In this section we explain the data-generating and preprocessing function that adapts dataset preparation to the process of transforming raw data so that the dataset can be analyzed and run by machine learning algorithms to uncover insights into predictions. This function is also used to create a model in machine learning by acquiring input datasets, preparing the data, defining the features, training and testing the model, and predicting new data output.

To generating the DDP dataset to implantation and evolution, the results in the dataset include driver’s information, registration of the vehicle, and violations and accident records; the purpose of this data is to identify driver risk behaviors. In addition, we used a dataset that includes accidents in Saudi Arabia from 2015 to 2018. Then, we created a dynamic driver profile that includes GPS trajectories for multiple driver trips in Saudi Arabia and their events, which are identified using INS navigation devices. We will depend on the count of risky actions performed by drivers, such harsh acceleration, harsh turns, and harsh brakes. The more of these risky events that occurred, the riskier the driver was determined to be. Table 2 shows the four generated driver dataset records containing user (driver) information, vehicle information, and functional or behavioral events recorded in the event column in the Table 3, in addition to the metadata as recorded in the Table 4.

Table 3. Generated drivers and vehicle dataset.

Driver ID		Vehicle	Vehicle_Number	Vehicle Type	Make	Model	Year	Color
0	737	02-Automobile-HONDA-ACCORD-1990.0-BLUE	CXP 104	2	Autmobile HONDA	ACCORD	1990.0	BLUE
1	771	02-Automobile-HONDA-FIT-2010.0-SILVER	MNZ 788	2	Autmobile HONDA	FIT	2010.0	SILVER
2	2236	02-Automobile-BMW-2S-2007.0-SILVER	OBV 546	2	Autmobile BMW	2S	2007.0	SILVER
3	4046	02-Automobile-HONDA-ACCORD-2013.0-BLACK	ALG 828	2	Autmobile HONDA	ACCORD	2013.0	BLACK
4	4445	02-Automobile-HONDA-ACCORD-1998.0-GREEN	DDL 041	2	Autmobile HONDA	ACCORD	1998.0	GREEN

Table 4. Event based driver’s dataset.

Driver ID	Event	Latitude	Longitude	Speed (km/h)	Time Stamp (TS)
0	Timed Event	34.186631	−118.088102	64.0	2020-11-01 00:00:02.430
0	Distance Event	34.186060	−118.089241	53.0	2020-11-01 00:00:05.600
0	Distance Event	34.186408	−118.089560	34.0	2020-11-01 00:00:13.640
0	Distance Event	34.187479	−118.088915	33.0	2020-11-01 00:00:26.070
0	Distance Event	34.188665	−118.086459	32.0	2020-11-01 00:00:35.090
0	Distance Event	34.188171	−118.087279	47.0	2020-11-01 00:00:46.330
0	Distance Event	34.189409	−118.086420	24.0	2020-11-01 00:00:55.320
0	Timed Event	34.188765	−118.086086	35.0	2020-11-01 00:01:02.770
0	Distance Event	34.189057	−118.085112	43.0	2020-11-01 00:01:06.610
0	Distance Event	34.190146	−118.083935	48.0	2020-11-01 00:01:14.530

4.2. Analysis of Accidents in Saudi Arabia

According to a recent estimate, there are more than 6 million cars on the road in KSA. Road traffic injuries (RTIs) are a leading cause of mortality and negatively affect the quality of life in Saudi Arabia, as shown in Figure 7. The high number of casualties due to RTIs in Saudi Arabia is the highest among high-income countries and is also considered the primary reason behind the deaths for males in the age range of 16–30 years old. Therefore, a major goal towards reaching the top 5 most livable countries is to decrease traffic deaths. A research study and analysis indicates that accident/injury in Mecca city is very high in comparison to other cities in Saudi Arabia, which needs to be studied to provide a solution to the factors that contribute to Mecca having the highest number of accidents [4].

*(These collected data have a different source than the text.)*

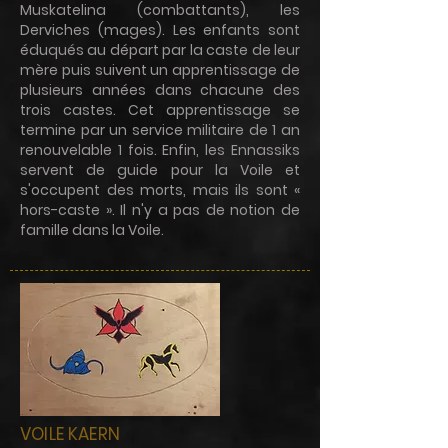
Muskatelina (combattants), les
Derviches (mages). Les enfants sont
éduqués au départ par la caste de leur
mère puis suivent un apprentissage de
plusieurs années dans chacune des
trois castes. Cet apprentissage se
termine par un service militaire de 1 an
renouvelable 1 fois. Enfin, les Ennassiks
servent de guide pour la Voile et
s'occupent des morts, mais ils sont «
hors-caste ». Il n'y a pas de notion de
famille dans la Voile.
VOILE KAERN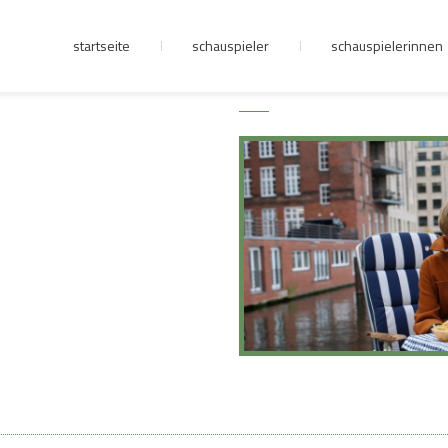
startseite
schauspieler
schauspielerinnen
junge riege
kontakt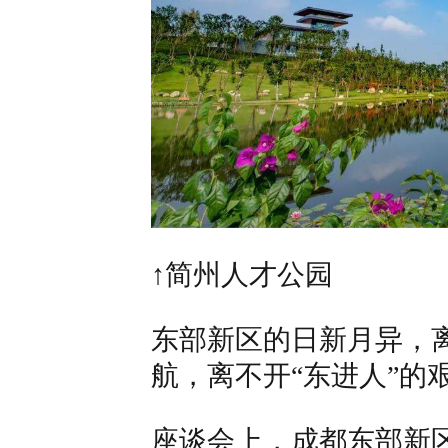
↑
简州人才公园
东部新区的日新月异，
航，离不开
“
东进人
”
的
座谈会上，成都东部新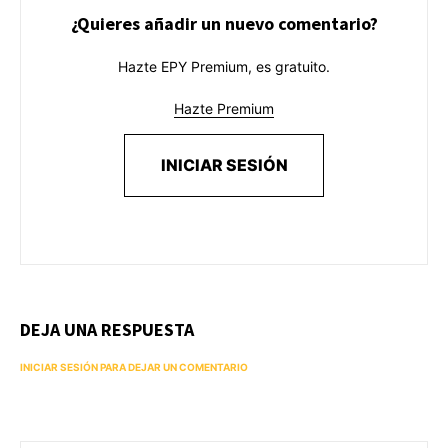
¿Quieres añadir un nuevo comentario?
Hazte EPY Premium, es gratuito.
Hazte Premium
INICIAR SESIÓN
DEJA UNA RESPUESTA
INICIAR SESIÓN PARA DEJAR UN COMENTARIO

Figure 7. Number of accident and injuries in Saudi Arabia.

4.3. Predicting Driver Risk Classification

The basic idea of the model fitting process is to use drivers’ two year prior violation and accidents records (using prior features to predict their future driving risk based on two years). Table 5 shows the driving behavior evolution parameters based on record violation and accidents, then the classification of drivers who are sorted into the categories of HR, MR, or LR. The model was established to predict drivers’ risk behaviors based on their record from the previous two years. In measuring driving risk, if the driver varies over time the driver can be defined as HR in one observation period (e.g., 2015–2016) but LR in another period (e.g., 2015–2017) based on their accident records to implement DDP that evaluates drivers and identifies which one is a safe driver and which one is a risky driver. Here we used a dataset that includes accident and violation historical records for multiple drivers in Saudi Arabia and their risk scores that were identified using STPSR Risk Metrics.

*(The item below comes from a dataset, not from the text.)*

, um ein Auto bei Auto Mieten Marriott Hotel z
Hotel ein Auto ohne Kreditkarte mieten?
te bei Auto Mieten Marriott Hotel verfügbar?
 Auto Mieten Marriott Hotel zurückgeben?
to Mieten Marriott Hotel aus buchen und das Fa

Table 5. DDP deep learning model parameters.

Parameters	Explain
HR, MR.LR	Driver ID/risk criteria _initial input unityi
Wnj	Weight_increased, decreased
−v/v	BiasValue = (−1.0 and 1.0)
knn	k-nearest neighbors learning methods

We will depend on the count of the risky actions performed by drivers, like the violation/accident records, to predict that the more these risky actions occurred, the riskier the driver. Figure 8 shows the proposed solution to the driver risk criteria that we used in the classification approaches, but it can be modified based on the Saudi traffic regulation system using the driver risk score classification and hybrid recommendation system prediction methods.

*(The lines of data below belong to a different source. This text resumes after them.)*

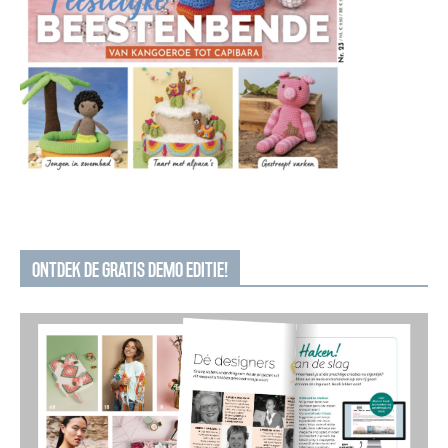
ONTDEK DE GRATIS DEMO EDITIE!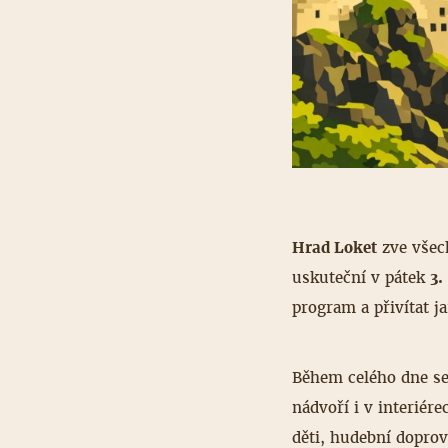
Hrad Loket
zve všech
uskuteční v pátek
3.
program a přivítat j
Během celého dne se 
nádvoří i v interiér
děti, hudební dopro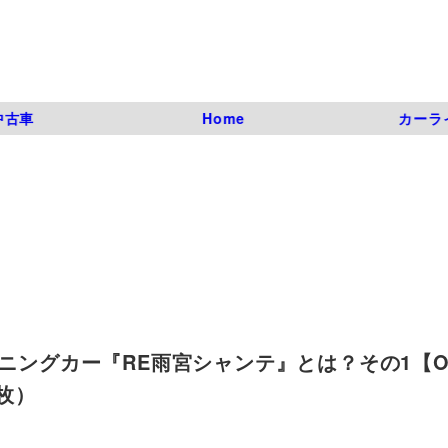
中古車
Home
カーラ
ニングカー『RE雨宮シャンテ』とは？その1【OP
7枚）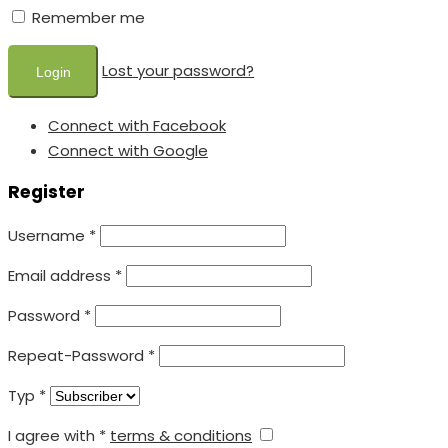
Remember me
Lost your password?
Connect with Facebook
Connect with Google
Register
Username
*
Email address
*
Password
*
Repeat-Password
*
Typ
*
I agree with
*
terms & conditions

Figure 8. Driver risk classification based on STPSR model risk.

4.4. Accident and Violation Classification

The accident and violation classification mechanism is considered to convert human error “driver-mistake” percentages to penalty points. For example, a mistake of 13% will be converted to 0 points since its within scenario 5, Grouping violations based on the Saudi violation lists, based on STPSR category 10, which is a special category which groups the highest penalties (50 pts). The proposed hybrid recommendation system has considered machine learning to analyze the risky driver score model which is shown in Figure 9. The basic idea of the model fitting process is to use drivers’ Q3 prior violation and accidents records each year, as shown in Table 4 and Table 5, using prior features to predict their future driving risk based on the last 5 years. Driving behavior evolution parameters based on record violation and accidents then classify the driver’s risk level. The machine learning model predicts the driver’s risk behaviors based on their behaviors in the previous 5 years.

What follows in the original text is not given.